In 1972 Arthur Kantrowitz published in Astronautics and Aeronautics Propulsion to Orbit by Ground Based Lasers, a scientific paper which started a new field: laser propulsion. In this paper Kantrowitz proposed to change our very approach to space launches: instead of building larger (and even less energy-efficient rockets), start using high-power lasers for space launches of small satellites. Such satellites would literally straddle the tip of laser beam, focused on their propellant area. When high power laser beam is focused (even loosely) on a solid matter, such matter is evaporated and ionized almost instantaneously, i.e. the release of energy is much higher than one used from burning hydrogen in rockets. So, laser-driven vehicle will be still flying on the same rocket principle, but exhaust energy and structural lightness will be incomparably superior to hydrogen-burning rockets.
Laser-propelled rocket will be made of light focusing optics (mirrors), modest amount of ablative solid fuel, and the rest is a payload. No more need for heavy fuel/oxidizer, tanks, lines, chambers, nozzles! Kantrowitz called it 4P Principle: Payload, Propellant and Photons, Period! Scientifically proven (and repeated in different ways for many times) calculations show that with the laser propulsion space delivery price will be reduced to $100 per pound of a payload! It is hundredfold savings!

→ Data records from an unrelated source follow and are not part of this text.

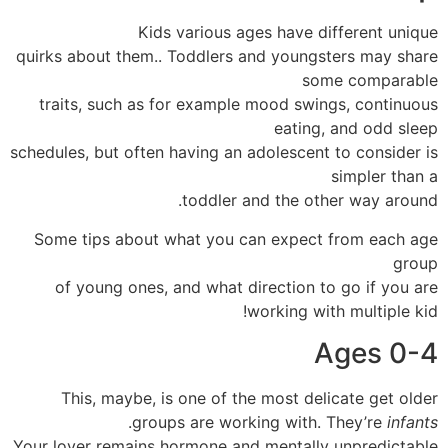
Kids various ages have different unique
quirks about them.. Toddlers and youngsters may share
some comparable
traits, such as for example mood swings, continuous
eating, and odd sleep
schedules, but often having an adolescent to consider is
simpler than a
toddler and the other way around.
Some tips about what you can expect from each age
group
of young ones, and what direction to go if you are
working with multiple kid!
Ages 0-4
This, maybe, is one of the most delicate get older
.
groups are working with. They’re
infants
Your lover remains hormone and mentally unpredictable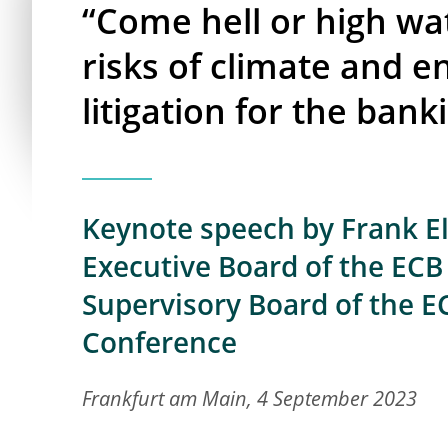
“Come hell or high wa
risks of climate and 
litigation for the bank
Keynote speech by Frank E
Executive Board of the ECB 
Supervisory Board of the EC
Conference
Frankfurt am Main, 4 September 2023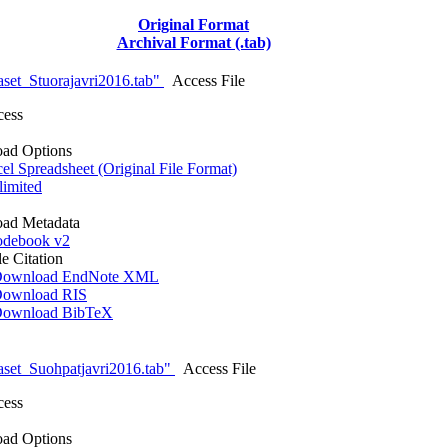
Original Format
Archival Format (.tab)
set_Stuorajavri2016.tab"
Access File
cess
ad Options
l Spreadsheet (Original File Format)
imited
ad Metadata
debook v2
le Citation
ownload EndNote XML
ownload RIS
ownload BibTeX
set_Suohpatjavri2016.tab"
Access File
cess
ad Options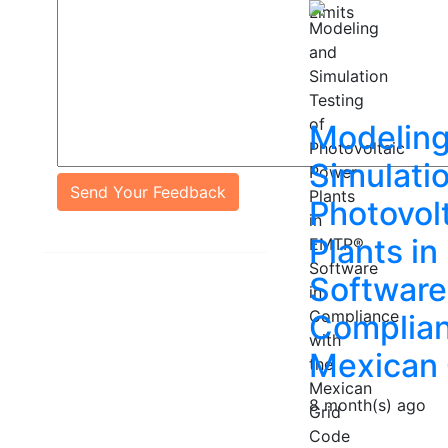
Modeling
Simulatio
Send Your Feedback
Photovol
Plants i
Software
Complian
Mexican 
8 month(s) ago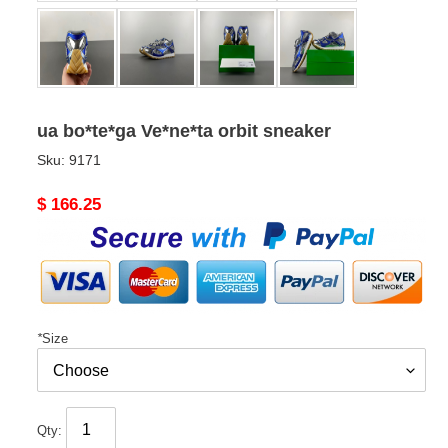
ua bo*te*ga Ve*ne*ta orbit sneaker
Sku:
9171
Original
$ 166.25
price
*
Size
Qty: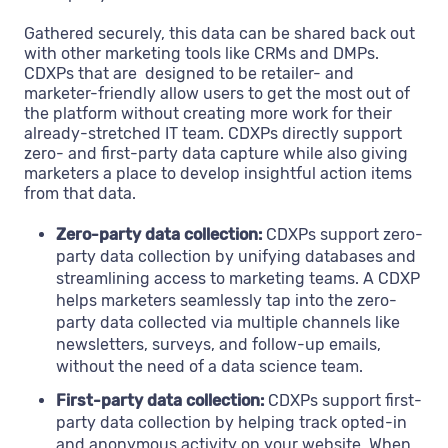
Gathered securely, this data can be shared back out
with other marketing tools like CRMs and DMPs.
CDXPs that are designed to be retailer- and
marketer-friendly allow users to get the most out of
the platform without creating more work for their
already-stretched IT team. CDXPs directly support
zero- and first-party data capture while also giving
marketers a place to develop insightful action items
from that data.
Zero-party data collection:
CDXPs support zero-
party data collection by unifying databases and
streamlining access to marketing teams. A CDXP
helps marketers seamlessly tap into the zero-
party data collected via multiple channels like
newsletters, surveys, and follow-up emails,
without the need of a data science team.
First-party data collection:
CDXPs support first-
party data collection by helping track opted-in
and anonymous activity on your website. When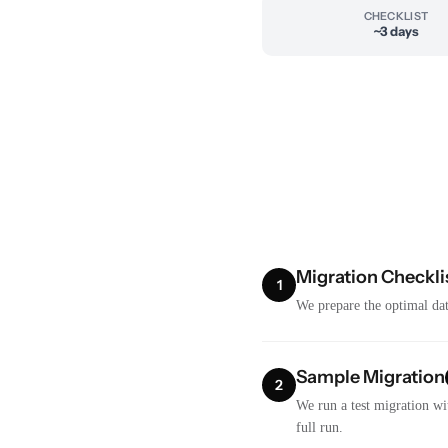
CHECKLIST
~3 days
Migration Checkli
1
We prepare the optimal dat
Sample Migration
2
We run a test migration wi
full run.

The paper of Kantrowitz was like a manifesto, an opening to a new technological paradigm, well thought, clearly formulated and delivered. For those who never worked in science, this can be compared to a person who says, hey, here is a diamond field, and I am showing you exactly how to get there. He was a real forerunner, so he started at Avco Everett Research Labs the first in the world research program on laser propulsion. Ten years later other research groups joined the cause, ten more years first laser-driven demo missions were launched (not into space yet, but into air). New studies were opened in Russia, Japan, Germany, China, new forms of beamed-energy propulsion were discovered and explored (microwave propulsion). It is amazing how the field that involved hundreds and yet attracts new hundreds of scientists and engineers was once just a pure immaterial thought of a visionary. So he was a visionary, Arthur Kantrowitz, the founding father of laser propulsion, and he will be always remembered.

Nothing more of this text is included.